» **The problem**
Skip the pictures. Output only the lines below starting at the line with "Bên trong một chiếc UAV – Cần bao nhiêu" and ending at the line with "each node is", both ends included, exactly as they are.

» **Supplied material**
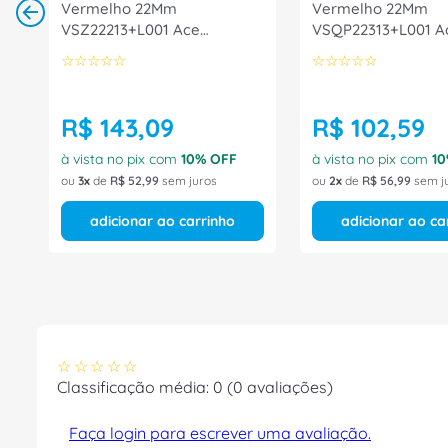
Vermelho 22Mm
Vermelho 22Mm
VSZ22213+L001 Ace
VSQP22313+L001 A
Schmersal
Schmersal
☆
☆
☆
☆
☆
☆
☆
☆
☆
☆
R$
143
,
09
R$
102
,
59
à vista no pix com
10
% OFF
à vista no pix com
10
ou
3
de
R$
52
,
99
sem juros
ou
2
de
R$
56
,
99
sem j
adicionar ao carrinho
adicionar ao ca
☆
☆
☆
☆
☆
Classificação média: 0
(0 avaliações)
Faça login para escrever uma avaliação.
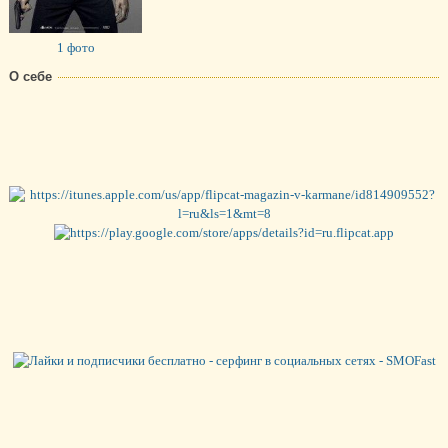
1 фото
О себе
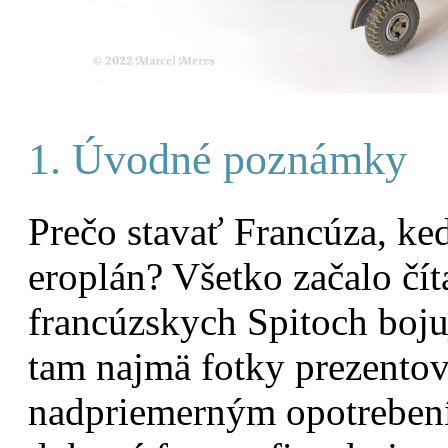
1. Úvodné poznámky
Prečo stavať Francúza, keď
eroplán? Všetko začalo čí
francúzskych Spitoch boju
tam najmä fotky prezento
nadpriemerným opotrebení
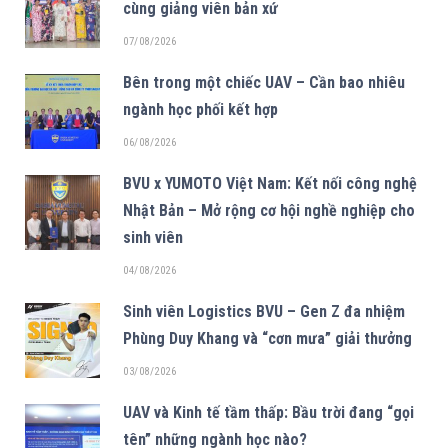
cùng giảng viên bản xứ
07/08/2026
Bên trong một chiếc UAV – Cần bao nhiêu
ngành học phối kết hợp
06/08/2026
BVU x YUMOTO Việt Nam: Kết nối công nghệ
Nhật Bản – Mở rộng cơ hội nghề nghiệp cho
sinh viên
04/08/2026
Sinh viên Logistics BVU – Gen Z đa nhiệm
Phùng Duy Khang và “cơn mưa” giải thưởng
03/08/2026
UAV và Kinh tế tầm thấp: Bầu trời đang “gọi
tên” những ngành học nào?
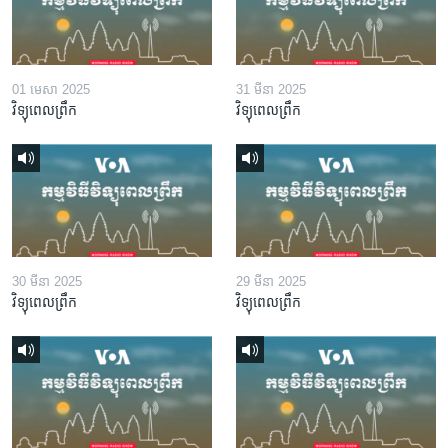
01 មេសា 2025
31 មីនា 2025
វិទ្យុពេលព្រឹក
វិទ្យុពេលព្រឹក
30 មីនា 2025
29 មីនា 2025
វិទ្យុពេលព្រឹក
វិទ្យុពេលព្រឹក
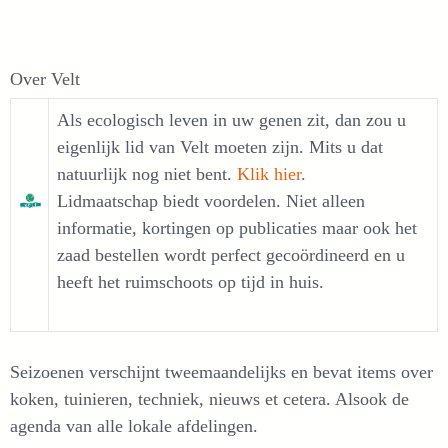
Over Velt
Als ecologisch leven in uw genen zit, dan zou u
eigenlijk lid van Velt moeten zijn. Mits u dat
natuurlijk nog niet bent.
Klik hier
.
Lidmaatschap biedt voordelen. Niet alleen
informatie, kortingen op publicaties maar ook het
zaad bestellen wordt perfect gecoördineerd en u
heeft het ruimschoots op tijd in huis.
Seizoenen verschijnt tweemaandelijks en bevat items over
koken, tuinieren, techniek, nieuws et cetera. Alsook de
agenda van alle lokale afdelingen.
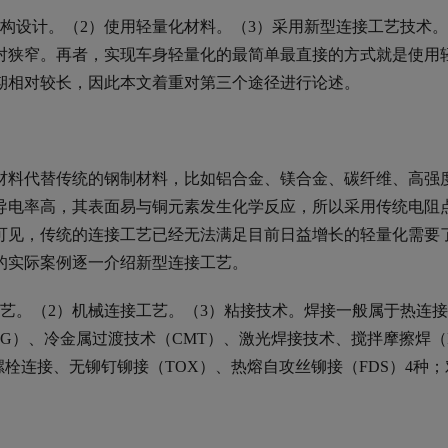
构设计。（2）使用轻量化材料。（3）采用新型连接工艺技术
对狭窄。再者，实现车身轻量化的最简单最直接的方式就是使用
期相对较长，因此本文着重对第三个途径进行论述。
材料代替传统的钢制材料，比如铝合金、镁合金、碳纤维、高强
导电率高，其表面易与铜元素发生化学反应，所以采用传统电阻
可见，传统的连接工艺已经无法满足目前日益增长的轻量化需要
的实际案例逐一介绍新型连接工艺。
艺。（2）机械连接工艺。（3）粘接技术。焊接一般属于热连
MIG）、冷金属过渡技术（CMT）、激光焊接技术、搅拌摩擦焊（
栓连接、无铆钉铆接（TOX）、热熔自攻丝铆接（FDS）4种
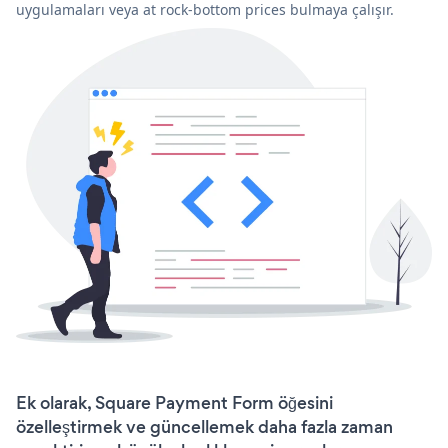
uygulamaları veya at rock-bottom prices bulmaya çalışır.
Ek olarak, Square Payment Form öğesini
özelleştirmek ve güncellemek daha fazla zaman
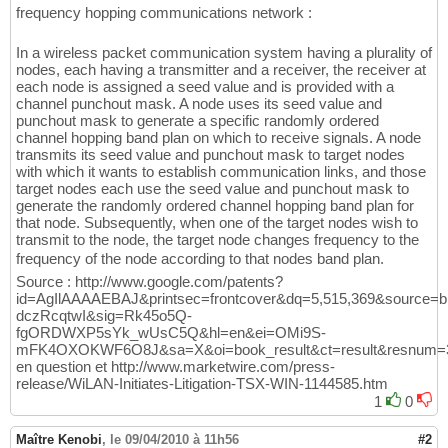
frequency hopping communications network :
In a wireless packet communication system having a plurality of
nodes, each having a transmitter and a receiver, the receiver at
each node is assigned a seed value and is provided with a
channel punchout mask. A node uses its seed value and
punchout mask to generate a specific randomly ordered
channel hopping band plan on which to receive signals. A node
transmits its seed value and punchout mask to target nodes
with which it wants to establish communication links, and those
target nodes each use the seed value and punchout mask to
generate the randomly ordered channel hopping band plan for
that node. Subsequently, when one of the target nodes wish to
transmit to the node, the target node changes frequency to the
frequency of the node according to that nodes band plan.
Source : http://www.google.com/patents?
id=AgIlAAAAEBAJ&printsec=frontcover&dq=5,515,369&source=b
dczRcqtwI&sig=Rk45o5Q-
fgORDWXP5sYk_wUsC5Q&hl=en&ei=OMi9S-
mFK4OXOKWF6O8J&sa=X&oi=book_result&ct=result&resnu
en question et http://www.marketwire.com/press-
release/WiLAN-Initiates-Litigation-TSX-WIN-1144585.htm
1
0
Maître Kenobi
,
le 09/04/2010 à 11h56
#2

...

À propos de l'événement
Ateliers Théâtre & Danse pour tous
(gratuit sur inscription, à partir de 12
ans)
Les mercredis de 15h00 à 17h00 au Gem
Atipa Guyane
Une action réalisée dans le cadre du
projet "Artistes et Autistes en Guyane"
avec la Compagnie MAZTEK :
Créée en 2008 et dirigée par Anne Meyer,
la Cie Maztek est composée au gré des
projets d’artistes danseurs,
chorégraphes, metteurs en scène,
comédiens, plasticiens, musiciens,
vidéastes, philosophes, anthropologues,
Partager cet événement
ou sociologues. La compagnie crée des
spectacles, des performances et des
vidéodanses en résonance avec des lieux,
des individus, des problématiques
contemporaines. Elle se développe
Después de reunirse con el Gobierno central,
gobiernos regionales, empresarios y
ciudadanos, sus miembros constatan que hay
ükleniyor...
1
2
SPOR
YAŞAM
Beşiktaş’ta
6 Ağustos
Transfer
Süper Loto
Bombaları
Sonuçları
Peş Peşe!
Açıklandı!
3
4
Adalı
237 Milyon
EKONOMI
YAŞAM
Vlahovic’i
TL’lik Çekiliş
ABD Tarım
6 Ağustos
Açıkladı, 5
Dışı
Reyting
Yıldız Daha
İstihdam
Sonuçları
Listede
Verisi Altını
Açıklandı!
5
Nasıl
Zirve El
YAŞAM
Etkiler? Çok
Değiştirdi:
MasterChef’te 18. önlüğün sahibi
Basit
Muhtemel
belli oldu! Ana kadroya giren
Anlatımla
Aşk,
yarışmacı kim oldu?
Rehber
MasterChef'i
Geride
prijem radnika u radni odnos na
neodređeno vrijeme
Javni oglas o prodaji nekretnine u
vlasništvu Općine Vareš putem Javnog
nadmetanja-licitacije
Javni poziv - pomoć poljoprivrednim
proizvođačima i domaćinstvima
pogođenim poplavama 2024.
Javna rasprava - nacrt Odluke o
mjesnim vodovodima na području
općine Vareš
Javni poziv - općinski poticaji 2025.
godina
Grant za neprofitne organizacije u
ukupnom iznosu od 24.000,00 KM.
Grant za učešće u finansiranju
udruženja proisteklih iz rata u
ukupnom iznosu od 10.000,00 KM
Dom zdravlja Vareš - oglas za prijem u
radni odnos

» **Output of the exercise**
Bên trong một chiếc UAV – Cần bao nhiêu
ngành học phối kết hợp
06/08/2026
BVU x YUMOTO Việt Nam: Kết nối công nghệ
Nhật Bản – Mở rộng cơ hội nghề nghiệp cho
sinh viên
04/08/2026
Sinh viên Logistics BVU – Gen Z đa nhiệm
Phùng Duy Khang và “cơn mưa” giải thưởng
03/08/2026
UAV và Kinh tế tầm thấp: Bầu trời đang “gọi
tên” những ngành học nào?
01 មេសា 2025
31 មីនា 2025
វិទ្យុពេលព្រឹក
វិទ្យុពេលព្រឹក
30 មីនា 2025
29 មីនា 2025
វិទ្យុពេលព្រឹក
វិទ្យុពេលព្រឹក
Over Velt
Als ecologisch leven in uw genen zit, dan zou u
eigenlijk lid van Velt moeten zijn. Mits u dat
natuurlijk nog niet bent.
Klik hier
.
Lidmaatschap biedt voordelen. Niet alleen
informatie, kortingen op publicaties maar ook het
zaad bestellen wordt perfect gecoördineerd en u
heeft het ruimschoots op tijd in huis.
Seizoenen verschijnt tweemaandelijks en bevat items over
koken, tuinieren, techniek, nieuws et cetera. Alsook de
agenda van alle lokale afdelingen.
构设计。（2）使用轻量化材料。（3）采用新型连接工艺技术
对狭窄。再者，实现车身轻量化的最简单最直接的方式就是使用
期相对较长，因此本文着重对第三个途径进行论述。
材料代替传统的钢制材料，比如铝合金、镁合金、碳纤维、高强
导电率高，其表面易与铜元素发生化学反应，所以采用传统电阻
可见，传统的连接工艺已经无法满足目前日益增长的轻量化需要
的实际案例逐一介绍新型连接工艺。
艺。（2）机械连接工艺。（3）粘接技术。焊接一般属于热连
MIG）、冷金属过渡技术（CMT）、激光焊接技术、搅拌摩擦焊（
栓连接、无铆钉铆接（TOX）、热熔自攻丝铆接（FDS）4种
uygulamaları veya at rock-bottom prices bulmaya çalışır.
Ek olarak, Square Payment Form öğesini
özelleştirmek ve güncellemek daha fazla zaman
frequency hopping communications network :
In a wireless packet communication system having a plurality of
nodes, each having a transmitter and a receiver, the receiver at
each node is assigned a seed value and is provided with a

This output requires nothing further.